_Task directions_: Would you output the entries below only from the line containing "2 juillet 2021" through the line containing "Un look naturel", exactly as they stand and with both ends included?

_Input data_:
----
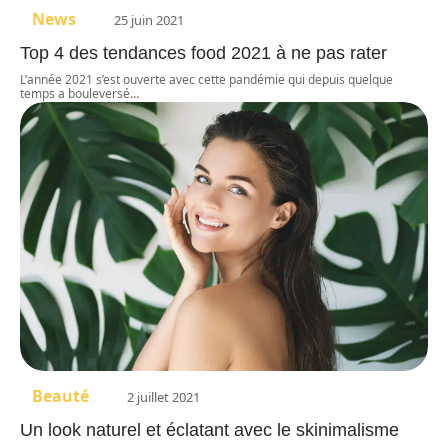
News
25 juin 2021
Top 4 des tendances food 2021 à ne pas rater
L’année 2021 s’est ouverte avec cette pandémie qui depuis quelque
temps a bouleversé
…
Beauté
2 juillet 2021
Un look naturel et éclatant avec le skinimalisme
----
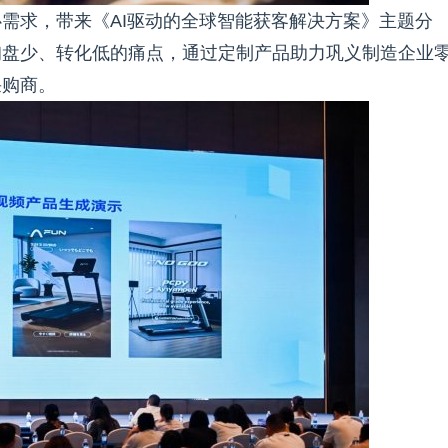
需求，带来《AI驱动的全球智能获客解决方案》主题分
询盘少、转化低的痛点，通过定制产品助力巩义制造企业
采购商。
----
_Finished task_:
2 juillet 2021
Un look naturel et éclatant avec le skinimalisme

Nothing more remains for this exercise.